Sidwaya (S.) : Les assemblées générales du groupe de la BAD, la Banque africaine de développement, ont eu lieu du 27 au 31 mai à Marrakech sous le thème : "La transformation structurelle de l’Afrique". Quelle réflexion justifie ce thème ?

Mme Ginette Nzau-Muteta (G.N-M) : La transformation structurelle de l’Afrique est un enjeu important pour le futur du continent. Aujourd’hui, sa croissance économique est parmi les plus fortes au monde. En effet, six des 10 pays ayant enregistré les taux de croissance les plus importants se trouvent en Afrique. Si elle veut devenir un continent prospère où il fait bon vivre, c’est-à-dire loin des conflits, des famines et des autres calamités naturelles en lien avec les changements climatiques, il faut que cette croissance contribue effectivement à la transformation du continent, en sortant la majorité de la population de la pauvreté.
C’est cette réflexion que le groupe de la Banque africaine de développement (BAD) a menée à travers divers consultations et panels de haut niveau en 2012. Elle a ainsi abouti à la formulation de la stratégie décennale de la BAD pour la période 2013 – 2022 axée sur la transformation structurelle de l’Afrique. Les assemblées annuelles ont été donc l’occasion d’examiner avec les pays membres, les nouveaux défis à relever par les Etats, individuellement et collectivement, pour parvenir à cet objectif.
D’autant plus que la stratégie sus-citée a identifié les facteurs-clés qui aideront à la transformation structurelle du continent. Il s’agit de l’intégration régionale, de la gouvernance, du développement des infrastructures, du secteur privé, des compétences et de l’innovation technologique. La préoccupation majeure est que les gouvernants africains utilisent désormais les retombées de cette croissance de manière durable et inclusive en relevant les défis ainsi énumérés.

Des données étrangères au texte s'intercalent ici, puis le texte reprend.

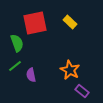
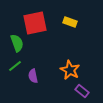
yellow rectangle: rotated 24 degrees counterclockwise
purple semicircle: moved 2 px right, 1 px down
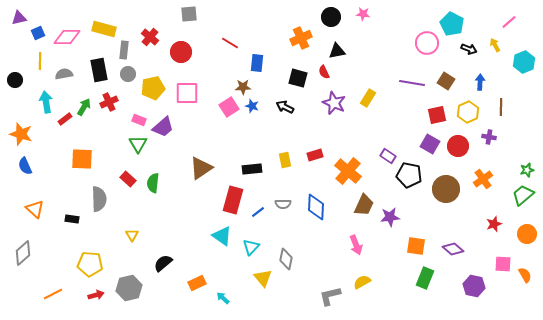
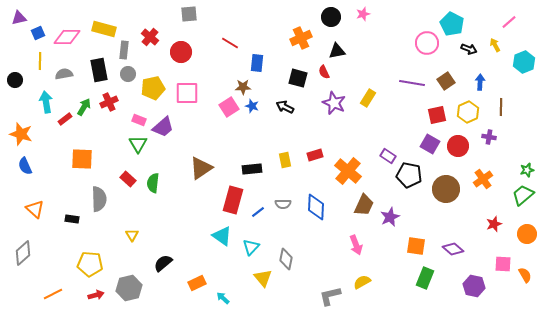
pink star at (363, 14): rotated 24 degrees counterclockwise
brown square at (446, 81): rotated 24 degrees clockwise
purple star at (390, 217): rotated 18 degrees counterclockwise
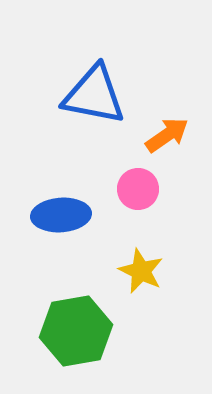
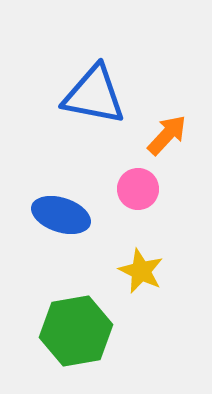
orange arrow: rotated 12 degrees counterclockwise
blue ellipse: rotated 22 degrees clockwise
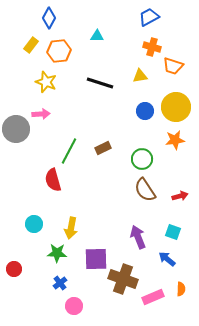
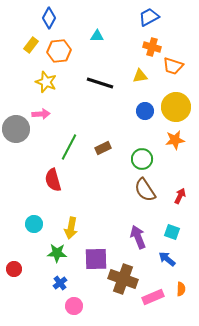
green line: moved 4 px up
red arrow: rotated 49 degrees counterclockwise
cyan square: moved 1 px left
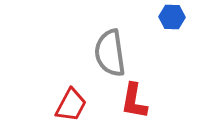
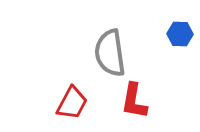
blue hexagon: moved 8 px right, 17 px down
red trapezoid: moved 1 px right, 2 px up
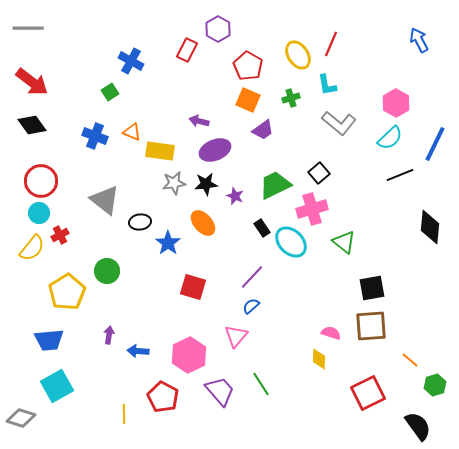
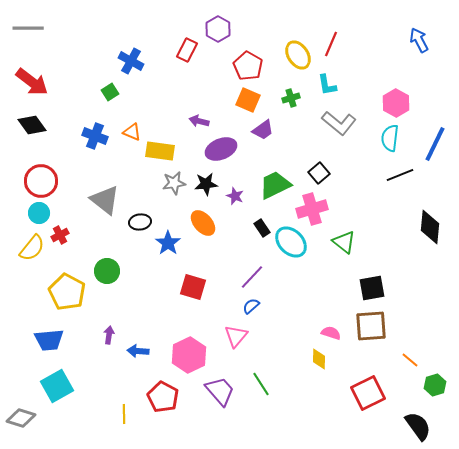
cyan semicircle at (390, 138): rotated 140 degrees clockwise
purple ellipse at (215, 150): moved 6 px right, 1 px up
yellow pentagon at (67, 292): rotated 12 degrees counterclockwise
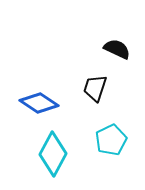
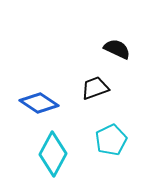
black trapezoid: rotated 52 degrees clockwise
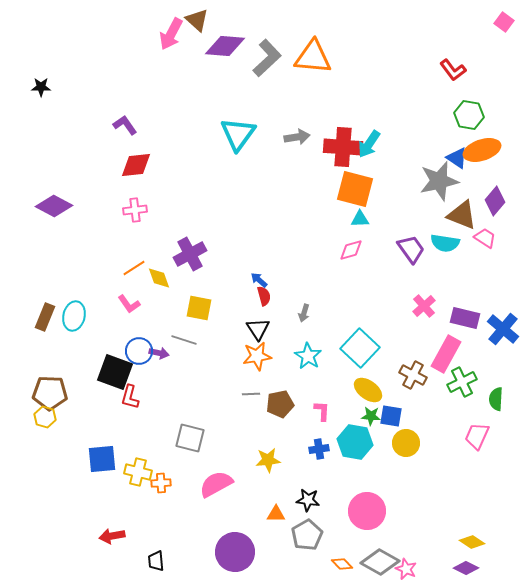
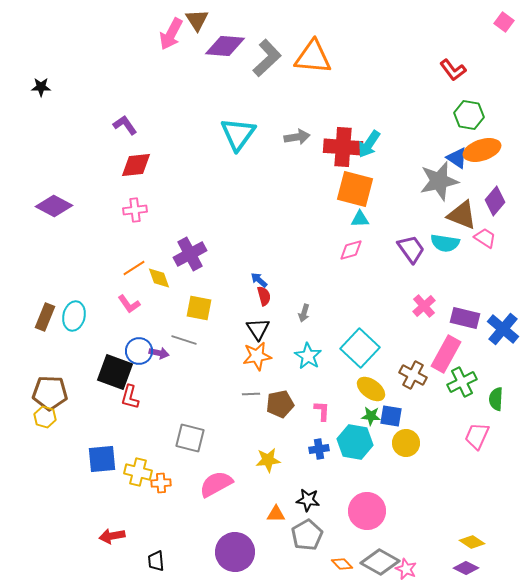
brown triangle at (197, 20): rotated 15 degrees clockwise
yellow ellipse at (368, 390): moved 3 px right, 1 px up
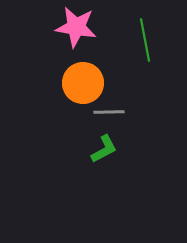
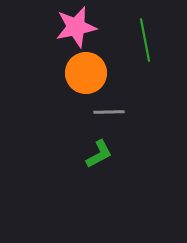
pink star: rotated 21 degrees counterclockwise
orange circle: moved 3 px right, 10 px up
green L-shape: moved 5 px left, 5 px down
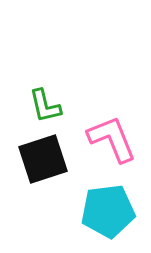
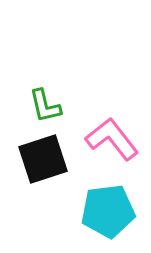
pink L-shape: rotated 16 degrees counterclockwise
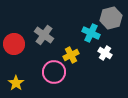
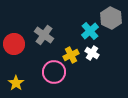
gray hexagon: rotated 20 degrees counterclockwise
cyan cross: moved 1 px left, 2 px up; rotated 24 degrees clockwise
white cross: moved 13 px left
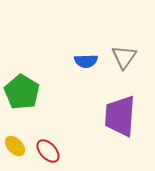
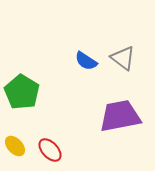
gray triangle: moved 1 px left, 1 px down; rotated 28 degrees counterclockwise
blue semicircle: rotated 35 degrees clockwise
purple trapezoid: rotated 75 degrees clockwise
red ellipse: moved 2 px right, 1 px up
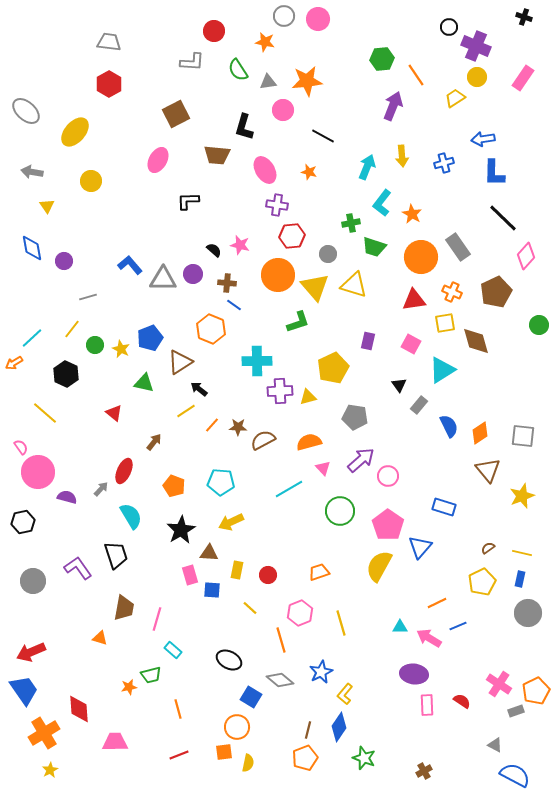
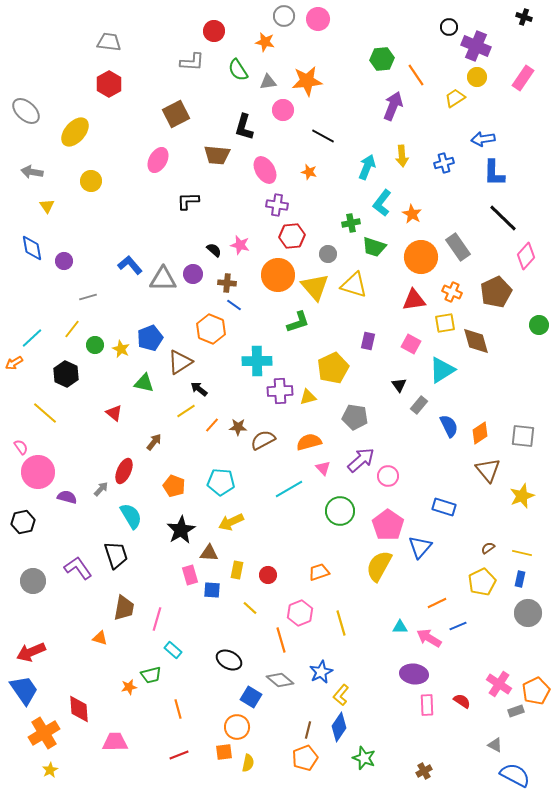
yellow L-shape at (345, 694): moved 4 px left, 1 px down
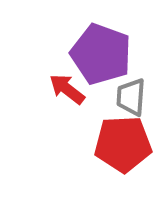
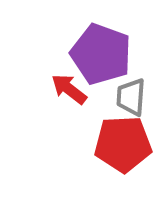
red arrow: moved 2 px right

S. : L’Afrique est aujourd’hui devenue la championne mondiale de la croissance avec un taux moyen de 7 %. Comment les Africains et notamment les gouvernements doivent se saisir de cette opportunité pour transformer le continent et lutter surtout contre la pauvreté ?

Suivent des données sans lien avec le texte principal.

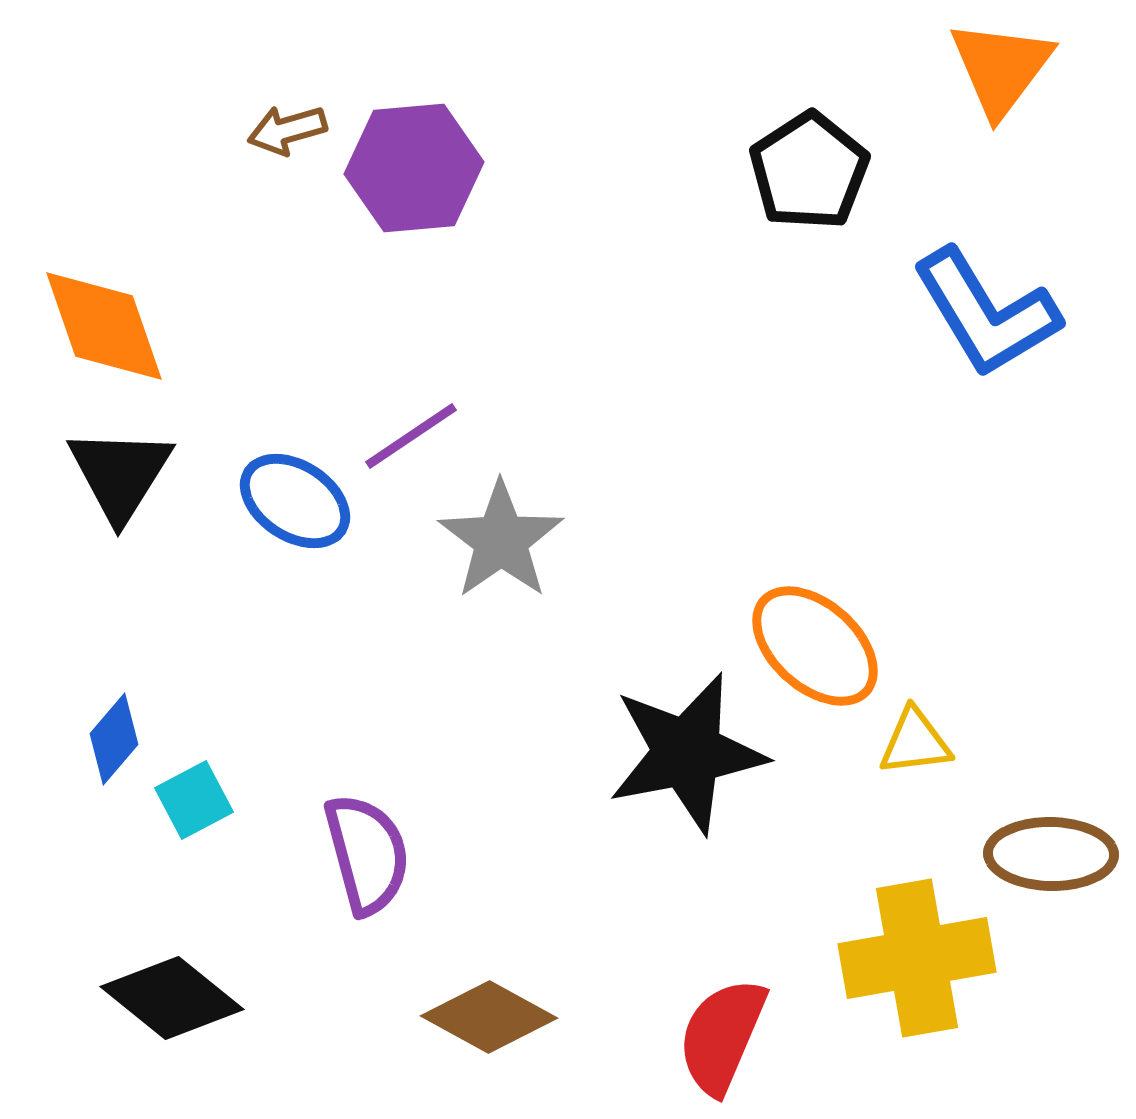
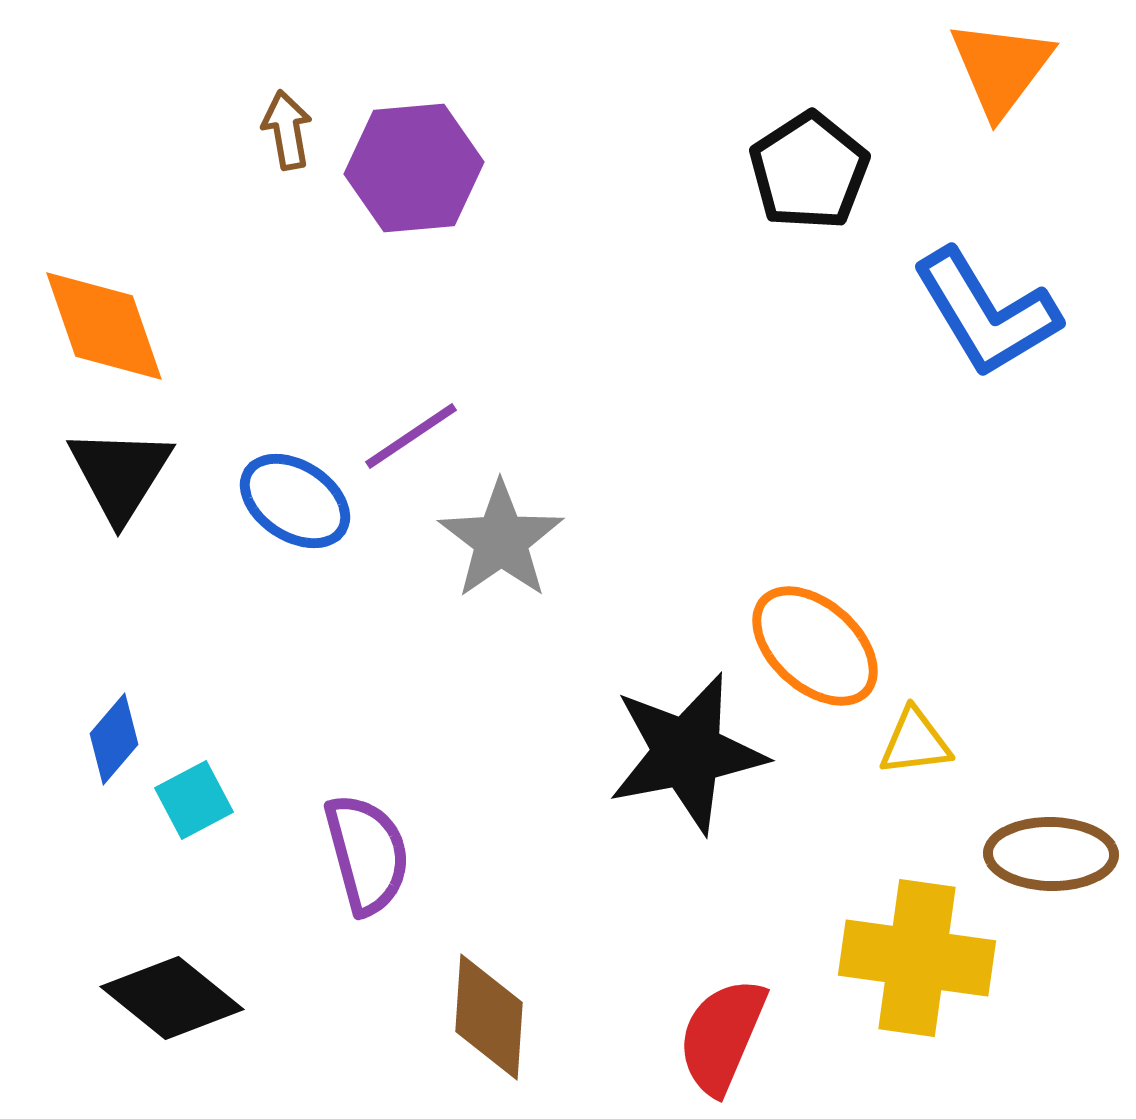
brown arrow: rotated 96 degrees clockwise
yellow cross: rotated 18 degrees clockwise
brown diamond: rotated 65 degrees clockwise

G.N-M : Effectivement, vous avez raison, l’Afrique est, on peut le dire, devenue la championne mondiale de la croissance. En effet, les perspectives à moyen terme indiquent notamment que cette tendance devrait se poursuivre avec un taux de croissance annuelle moyen de 7%. Avec des perspectives aussi favorables, les dirigeants africains devraient plus que jamais, s’engager de manière volontariste pour la transformation du continent en profondeur. Cela implique des actions urgentes, c’est-à-dire entre autres, investir massivement dans les infrastructures critiques nécessaires pour une plus grande intégration des économies et l’accroissement du commerce intra-régional, de développer le capital humain pour tirer profit du dividende démographique, de promouvoir une croissance plus inclusive, créatrice d’emplois et d’aller progressivement vers une économie verte, résiliente aux changements climatiques.

S. : Pour la BAD, quel est le défi qui sous-tend cette performance en termes de facilitation des décaissements et de financements des infrastructures, des écoles, y compris la formation, des centres de santé, des énergies, etc. ?

G.N-M : La stratégie décennale de la BAD vise à aider les pays membres à conduire les actions susmentionnées pour la transformation de l’Afrique non seulement en maintenant une croissance forte mais en améliorant la qualité de celle-ci pour qu’elle soit plus inclusive, créatrice d’emplois et de plus en plus verte. Au-delà de la mobilisation des financements au profit des pays membres, à travers ses deux guichets public et privé, la Banque entend jouer un rôle de catalyseur, de conseiller et de courtier du savoir, en accompagnant les Etats dans le développement des infrastructures, dans l’intégration régionale et dans les partenariats public-privé.
Plus que par le passé, le groupe de la BAD entend être « au cœur de la transformation de l’Afrique et du Burkina en particulier », en accompagnant tous les gouvernements à améliorer la qualité de la croissance, à travers le développement du secteur privé, la gouvernance et la « redevabilité », le renforcement des compétences et le développement de la science et de la technologie.
Au-delà des interventions au niveau des pays, les grands projets d’intégration prévus dans le cadre de la stratégie décennale concernent, entre autres, le Programme de résilience au Sahel, qui vise à apporter une réponse durable à la problématique de la région du Sahel marquée par des crises alimentaires récurrentes, des trafics d’armes et d’êtres humains, des revendications identitaires, et la montée du terrorisme. Treize pays, notamment les membres du CILSS, sont concernés par ce programme qui vise à promouvoir la sécurité alimentaire, renforcer les capacités des institutions sous-régionales (CILSS, CEDEAO, UEMOA) et à développer des infrastructures régionales. La BAD entend contribuer pour la première phase avec près d’un demi-milliard de dollars US pour la composante sécurité alimentaire. Il y a aussi l’initiative de la Banque dans les pays de l’Union de la Rivière Mano, constituée d’Etats fragiles (Côte d’Ivoire, Liberia, Sierra-Leone, Guinée Conakry), qui est basée sur une approche régionale et de « continuum ». L’initiative vise à réduire le déficit en infrastructures, notamment, le transport et l’énergie, et à connecter les pays entre eux et avec les pays voisins, afin d’aider la zone à sortir de la situation de fragilité et d’instabilité. Enfin, le programme de la corne de l’Afrique est similaire à la composante sécurité alimentaire du programme de résilience au Sahel.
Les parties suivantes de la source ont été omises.